The Commanding General, Fleet Marine Force, Pacific, has received a report of the interment of one "Parren Damien", who was killed in action 17 September, 1944, by multiple mortar fragment wounds and was buried 19 September, 1944, in Grave 78, Section 2, U.S. Armed Forces Cemetery No. 1, Peleliu Island, Palau Islands'
[IC45/88/2/1 A1066, NAA]
On 7 May 1945, General Alexander Vandergrift, Commandant of the United States Marine Corps wrote to Sir Frederic Eggleston, Minister for External Affairs in Australia. He believed that the report might refer to the Australian Paramount News photographer, Damien Parer. It did. Parer's grave and his remains were subsequently removed in 1945 to Morotai, in 1946 to Macassar and finally in 1961 to Ambon.
Damien Parer, Australia's most famous official war photographer, had been caught in an action fought between American and Japanese troops on Peleliu in the Pelau island group in the central Pacific Ocean. Parer, who had left the Australian Department of Information in 1943 to join the American Paramount company, was filming an attack on the island by US Marines when he was killed by mortar fire.
During 1944, Peleliu was an important link in the Japanese defensive line flanking the American Central Pacific advance towards the Philippines. When the US 1st Marine Division landed on Peleliu on 15 September they suffered heavy casualties from the well-defended beachhead. Damien Parer was killed two days later.
More than a month of heavy fighting followed the US landing but Japanese resistance finally finished on 13 October. Peleliu continued to hide a number of Japanese soldiers during the next years, men who refused to believe that the war was over.
Damien Parer had been brought up in a devout Catholic household and was expected to enter the priesthood. However, his plans changed after he was given a camera and instead he chose to become a photographer. He was advised to make stories 'out of trivialities' and so developed his own style. He worked first with the photographer Max Dupain and later in 1935 as a 'rouseabout' for the film director, Charles Chauvel. During an ABC interview he recorded with Chester Wilmot during the war Parer admitted that at times his hands had shaken too much to film effectively and that he shot his 'first decent war pictures' in Greece when he just set his camera up and filmed the 'heartrending images'.

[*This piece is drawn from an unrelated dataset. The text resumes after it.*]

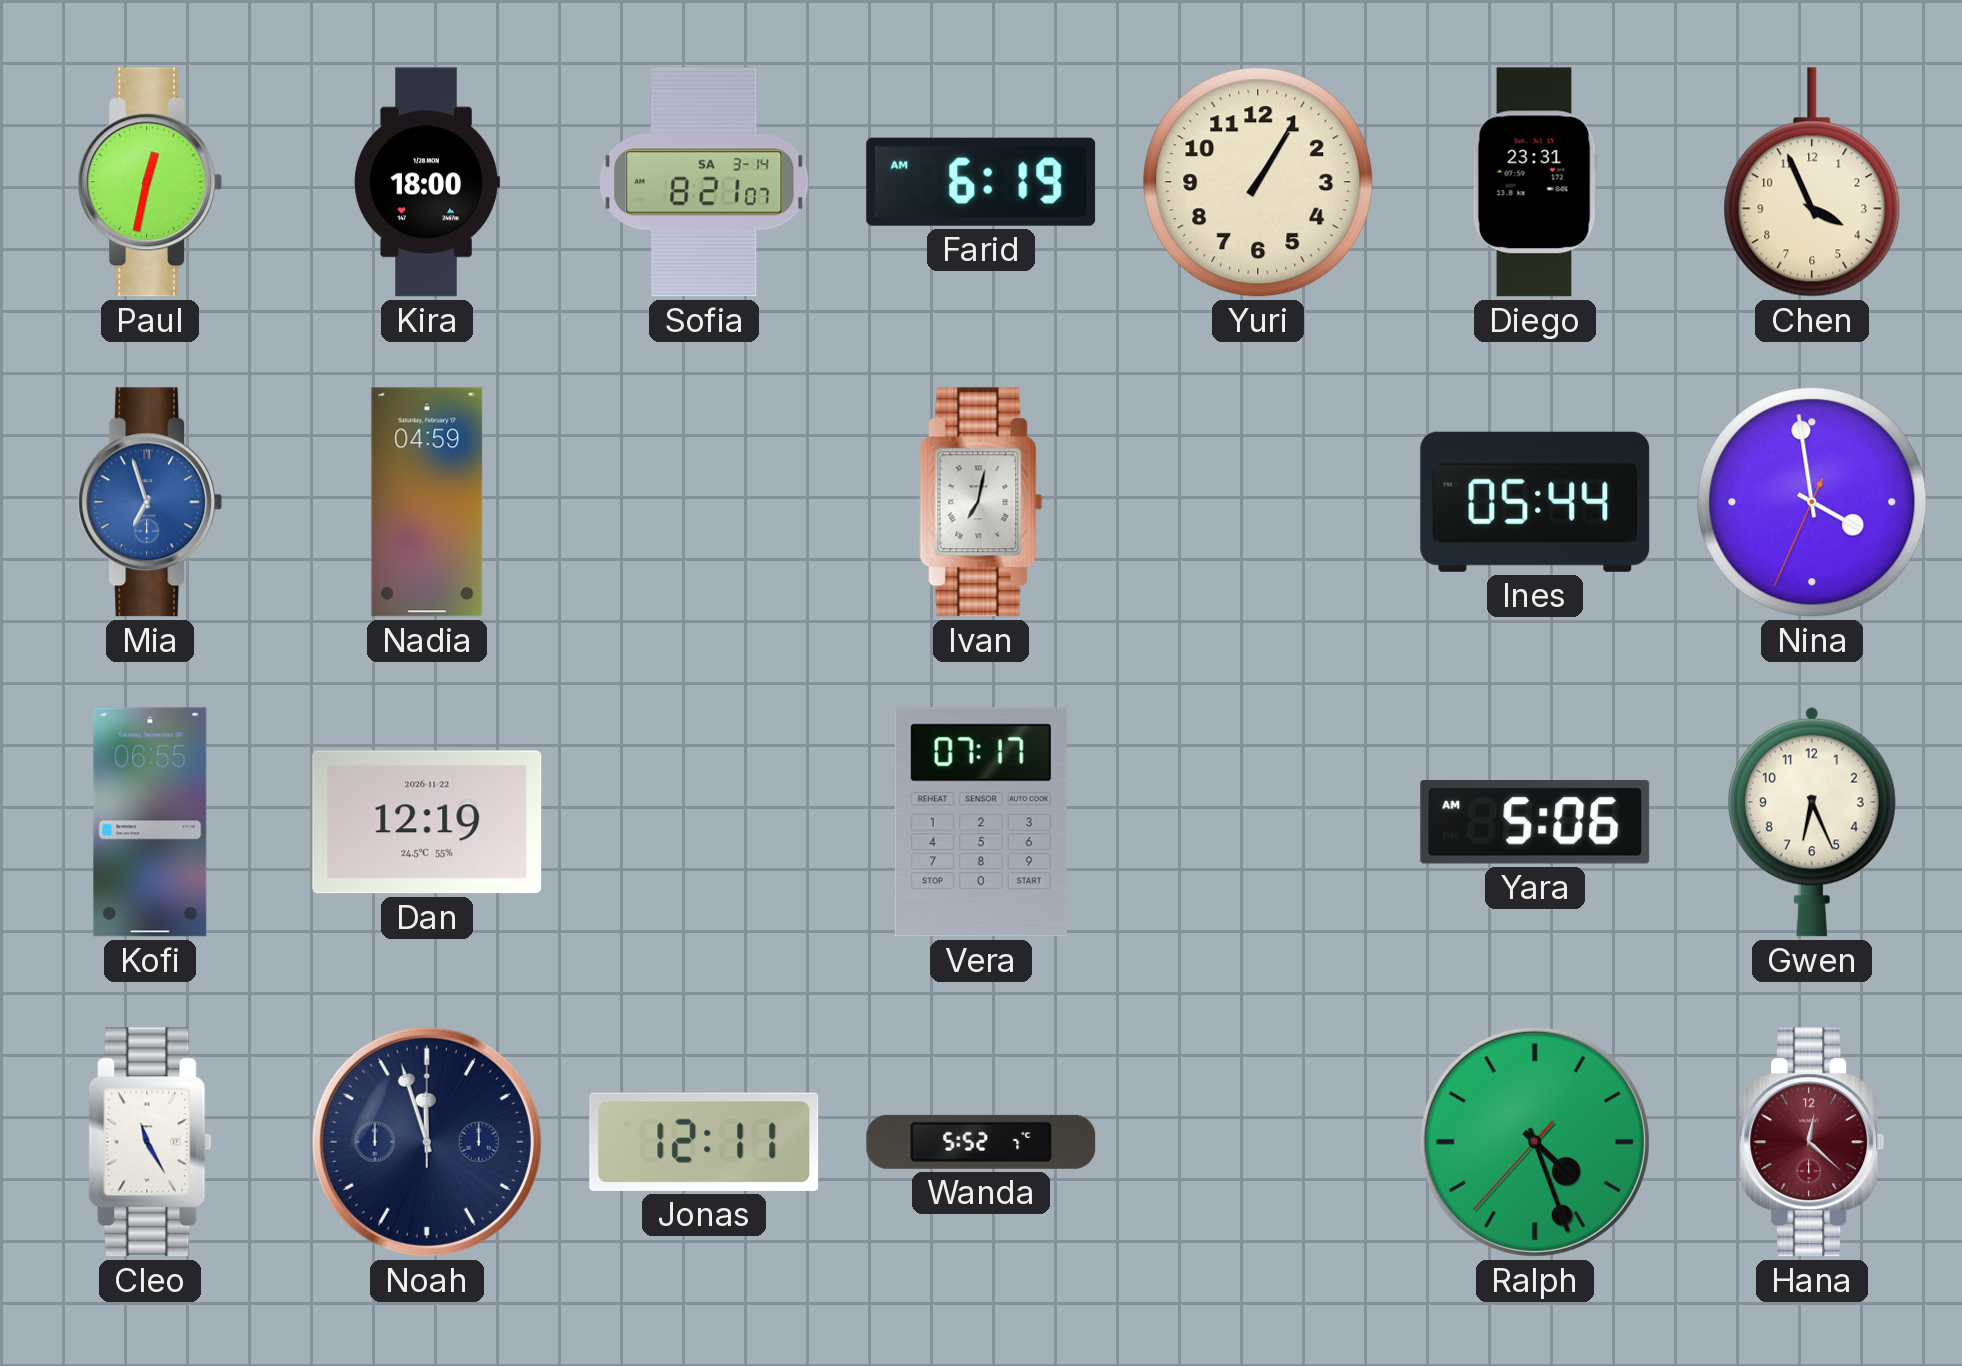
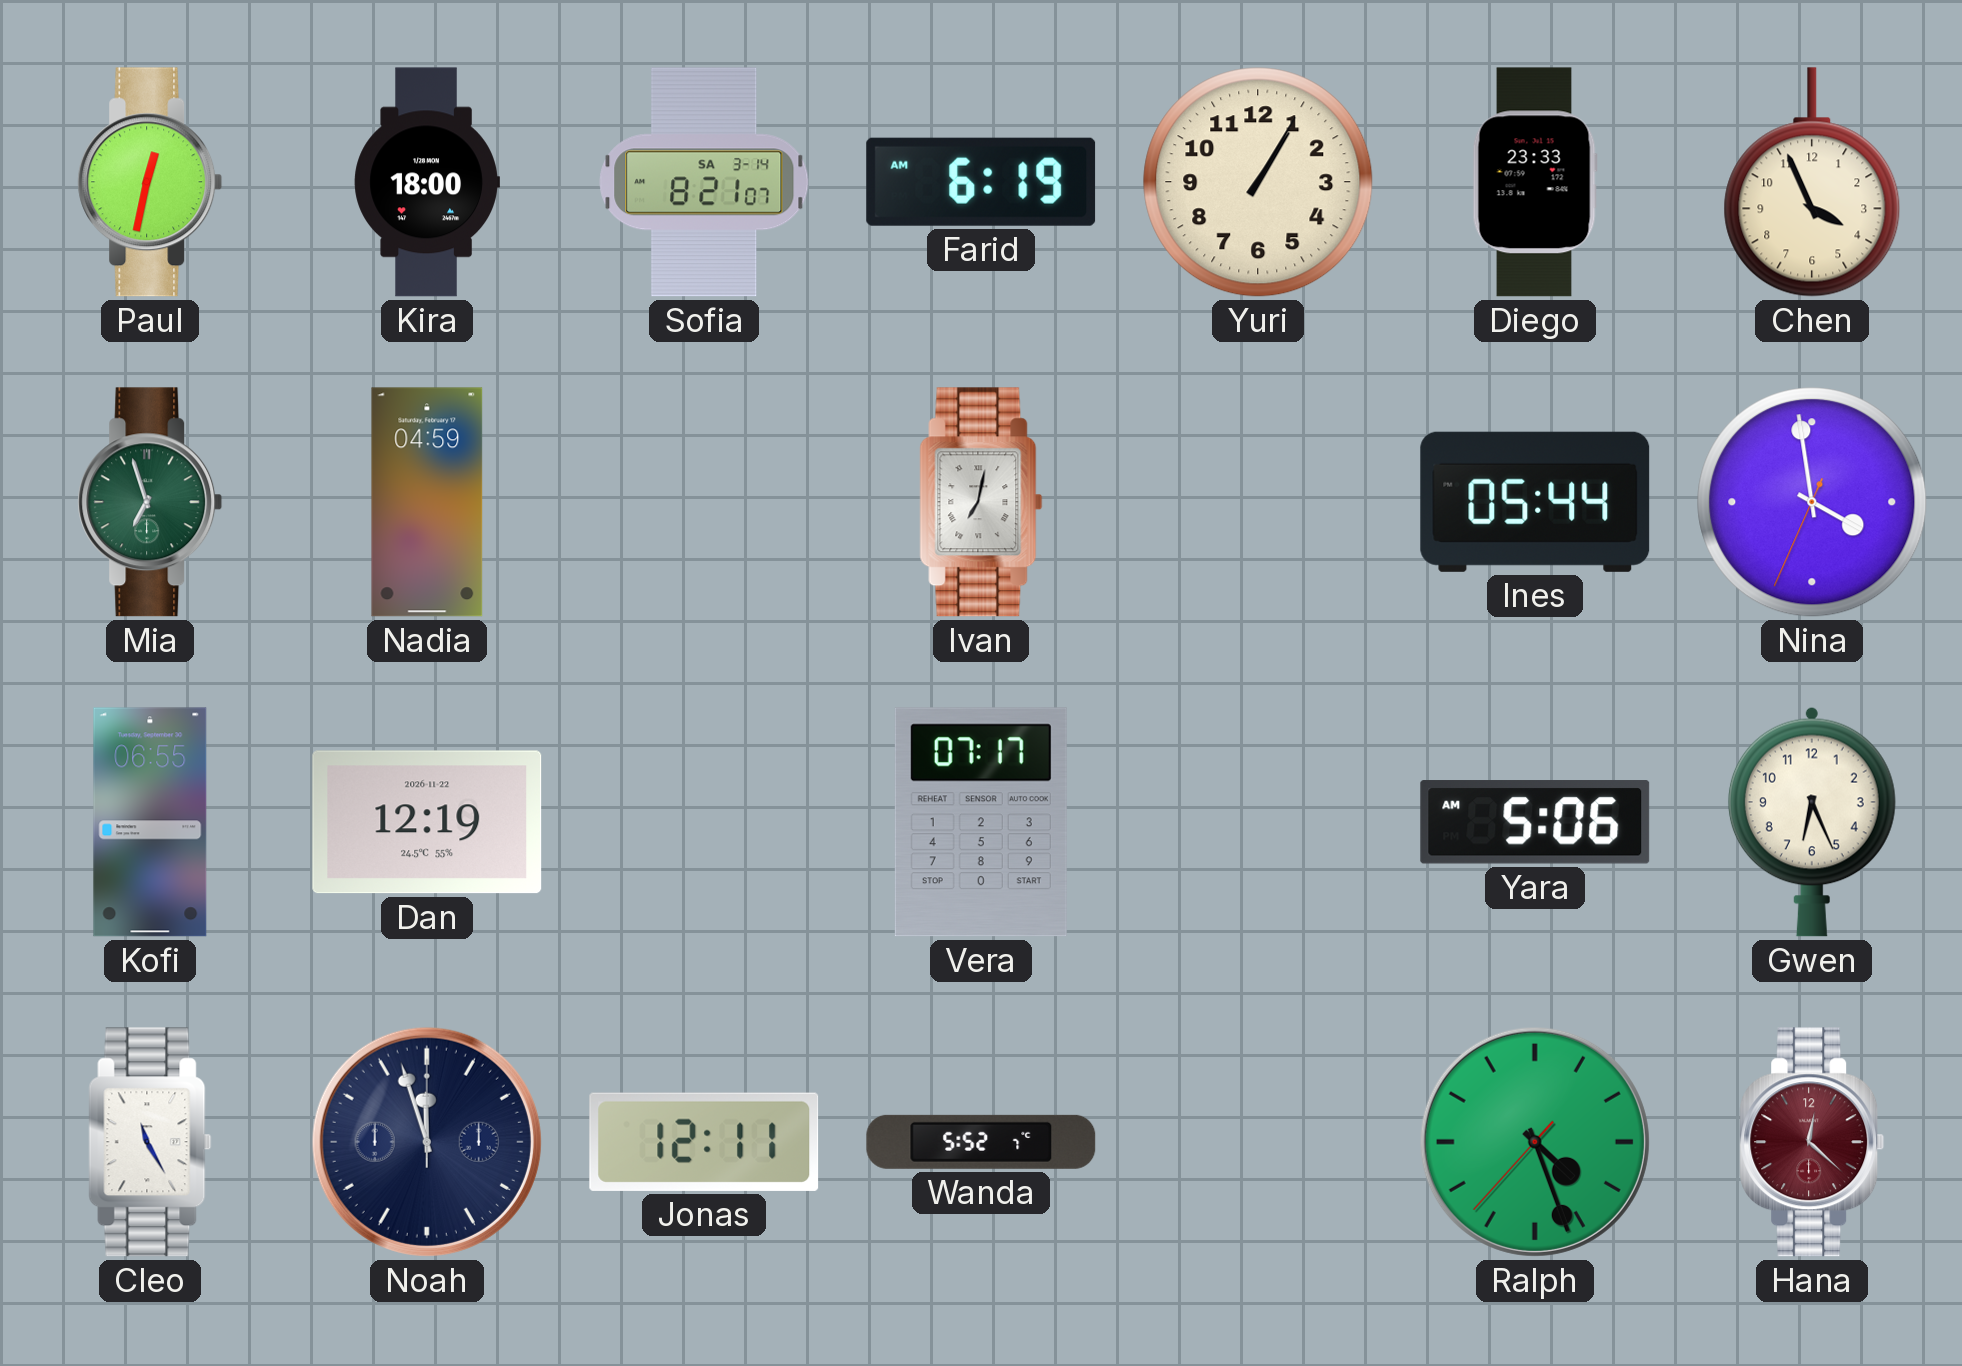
Diego: 23:31 -> 23:33
Mia dial: blue -> green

Damien Parer joined the Department of Information Film Unit in August 1940 and was sent to the Middle East where he remained until March 1942. By the time he returned to Australia, he was well-known for his documentaries of Australians fighting in the Middle East and his films were featured on newsreels throughout Australia. In 1942 he accompanied Australian troops into the Pacific campaigns. He visited Timor in November 1942 and filmed the Australian guerrillas there and then spent most of the next ten months with Australian troops in Papua and New Guinea.
His Academy Award winning documentary – Kokoda Front Line! brought Parer further international fame but his continued dissatisfaction with the regulations imposed on him by his employers at the Department of Information led him to resign in protest. He was immediately invited to join Paramount News to film American troops in the Pacific. Less than a year later he was killed 'in action'.